[Opening Records provided section]

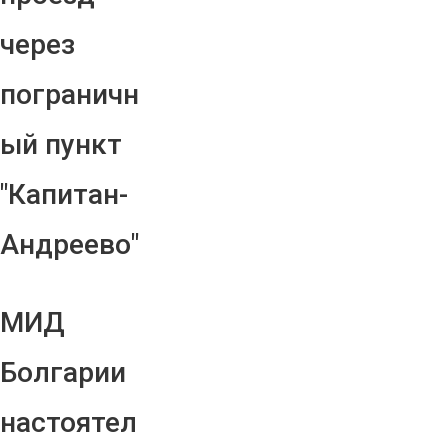
через
пограничн
ый пункт
"Капитан-
Андреево"
МИД
Болгарии
настоятел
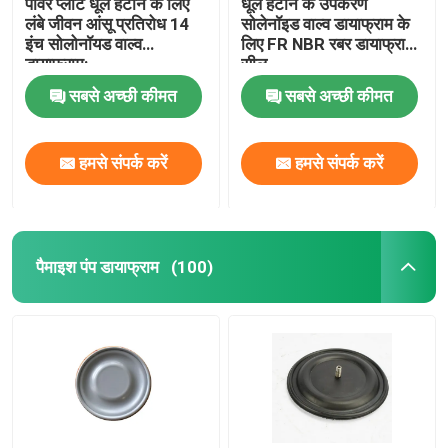
पावर प्लांट धूल हटाने के लिए
धूल हटाने के उपकरण
लंबे जीवन आंसू प्रतिरोध 14
सोलेनॉइड वाल्व डायाफ्राम के
इंच सोलोनॉयड वाल्व
लिए FR NBR रबर डायाफ्राम
डायाफ्राम:
सील
सबसे अच्छी कीमत
सबसे अच्छी कीमत
हमसे संपर्क करें
हमसे संपर्क करें
पैमाइश पंप डायाफ्राम
(100)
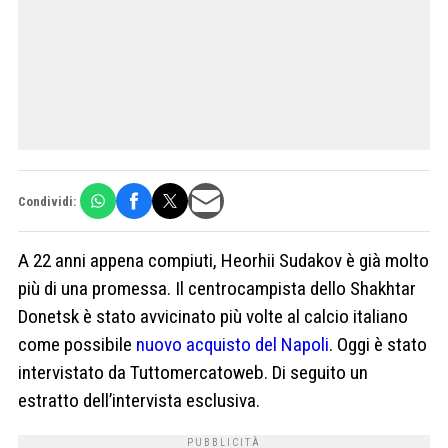
Condividi:
A 22 anni appena compiuti, Heorhii Sudakov è già molto
più di una promessa. Il centrocampista dello Shakhtar
Donetsk è stato avvicinato più volte al calcio italiano
come possibile
nuovo acquisto del Napoli
. Oggi è stato
intervistato da Tuttomercatoweb. Di seguito un
estratto dell’intervista esclusiva.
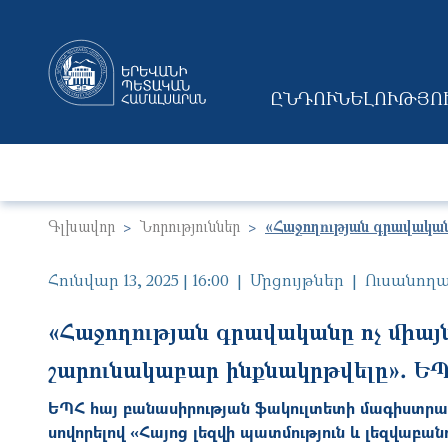
ԸՆԴՈՒՆԵԼՈՒԹՅՈ
MAIN NAVIGAT
Գլխավոր
Նորություններ
«Հաջողության գրավականը
Հունվար 13, 2025 | 16:00
Մրցույթներ
Ուսանող
«Հաջողության գրավականը ոչ միայն
շարունակաբար ինքնակրթվելը»․ ԵՊ
ԵՊՀ հայ բանասիրության ֆակուլտետի մագիստրատո
սովորելով «Հայոց լեզվի պատմություն և լեզվաբա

[Closing Records provided section]

» **Aim of the exercise**
Report the number of lines in the records above that include "Հաջողության", leaving out any other words.

» **Exercise answer**
2